Revise U.N. Security Council Resolution 2216 (due for renewal in 2021) to recognize Houthi de facto governance in the north and facilitate a more realistic political dialogue. Yemen is de facto divided, and the sides are incompatible for the time being. A period of stabilizing two Yemens may be a constructive step before a single national government is conceivable.

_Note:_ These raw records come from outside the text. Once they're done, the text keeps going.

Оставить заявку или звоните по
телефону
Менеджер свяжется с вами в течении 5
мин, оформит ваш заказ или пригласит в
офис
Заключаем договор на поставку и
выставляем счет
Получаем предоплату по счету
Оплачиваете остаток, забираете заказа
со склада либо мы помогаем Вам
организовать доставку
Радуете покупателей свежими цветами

Charles Schmitz is a professor of geography at Towson University in Baltimore, Maryland and a non-resident scholar at MEI.
Anne-Linda Amira Augustin
Anne-Linda Amira Augustin
Promoting an inclusive peace process for Yemen
Since 2015, Yemen has been hit by warfare, economic decline, and a humanitarian disaster. Although the United Nations is mediating between the conflict parties, a solution to the war is not in sight. A major reason for this stalemate lies in the structures and constraints on which the U.N.-led peace process for Yemen is based. The Biden administration could support a broad peace process for the country that brings forth a lasting solution.
Since the war began, the two conflict parties — the internationally-recognized Hadi government and the Houthis — have gathered only three times, in Geneva (2015), Kuwait (2016), and Stockholm (2018), to discuss an end to the fighting. However, these meetings did not result in further talks or peace negotiations. In recent years, both parties have shown only limited interest in peace. The Houthis, who rule over the majority of Yemenis and took over state institutions in 2014, are in the comfortable position that they do not need to compromise with a government that has only limited control in the areas designated under its control and where it hardly represents the population.

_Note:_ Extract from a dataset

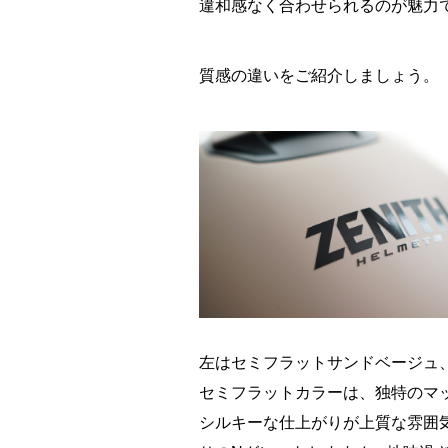
違和感なく合わせられるのが魅力
質感の違いをご紹介しましょう。
左はセミフラットサンドベージュ
セミフラットカラーは、独特のマ
シルキーな仕上がりが上質な雰囲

The war was imposed upon all people in Yemen and has been very destructive for the entire population. Besides the two recognized conflict parties, a large number of other actors exist — those directly involved in warfare, as well as those targeted by the war, such as civil society, including women and youth, all of whom have been excluded from negotiations in the past. The Southern Transitional Council and other southern representatives struggling to reestablish an independent state on the territory of the former People’s Democratic Republic of Yemen are a major group excluded from the peace talks and are working to become integrated into the negotiations. However, the international community has left the fate of the country in the hands of those who brought about the war and are today entrenched in their diverging positions.

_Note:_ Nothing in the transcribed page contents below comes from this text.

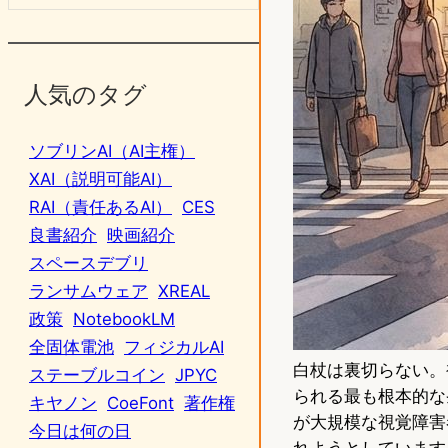
人気のタグ
ソブリンAI（AI主権）
XAI（説明可能AI）
RAI（責任あるAI）
CES
良書紹介
映画紹介
スペースデブリ
ランサムウェア
XREAL
政策
NotebookLM
全固体電池
フィジカルAI
白杖は裏切らない。
ステーブルコイン
JPYC
られる最も根本的な
キヤノン
CoeFont
著作権
が大規模な視覚障害
今日は何の日
れようとしています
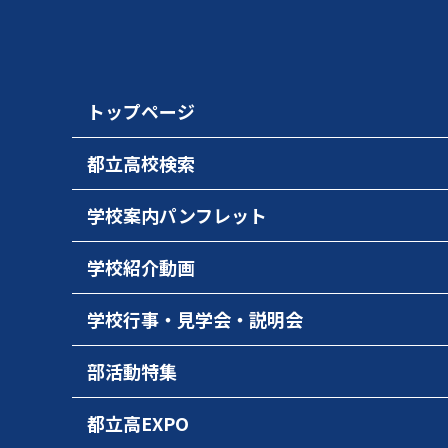
トップページ
都立高校検索
学校案内パンフレット
学校紹介動画
学校行事・見学会・説明会
部活動特集
都立高EXPO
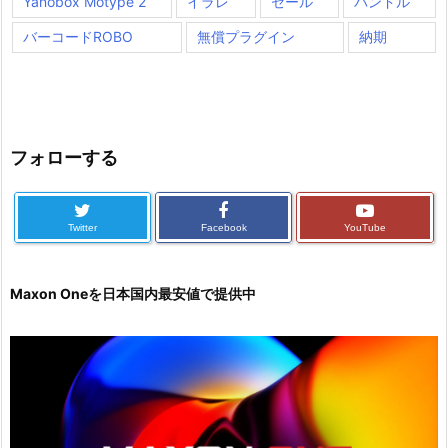
Yanobox Motype 2
イラレ
セール
バンドル
バーコードROBO
無償プラグイン
納期
フォローする
Twitter
Facebook
YouTube
Maxon Oneを日本国内最安値で提供中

Only an inclusive peace process can bring forth lasting peace for Yemen to which all conflict parties, political stakeholders, and civil society actors need to agree. The Biden administration could push for a new U.N. resolution that replaces the former resolutions that recognized the Houthis and the Hadi government as conflict parties and demanded the return to the outcomes of the National Dialogue Conference. U.N. Special Envoy to Yemen Martin Griffith should get support to establish an inclusive and broad peace process without any preconditions or restrictions. Future peace talks need to be opened up to include many other important issues, such as the southern cause — the grievances in South Yemen and the marginalization of South Yemenis emanating from unification in 1990 and the war in 1994 that resulted in the demand for reestablishing an independent state in the South. Any solution that is not compatible with the will and the aspirations of the people will fail and further destabilize the region.
Anne-Linda Amira Augustin is a political advisor in the European Representative Office of the Southern Transitional Council, a non-resident scholar at MEI, and a founding member of the Academic Forum Muhammad Ali Luqman.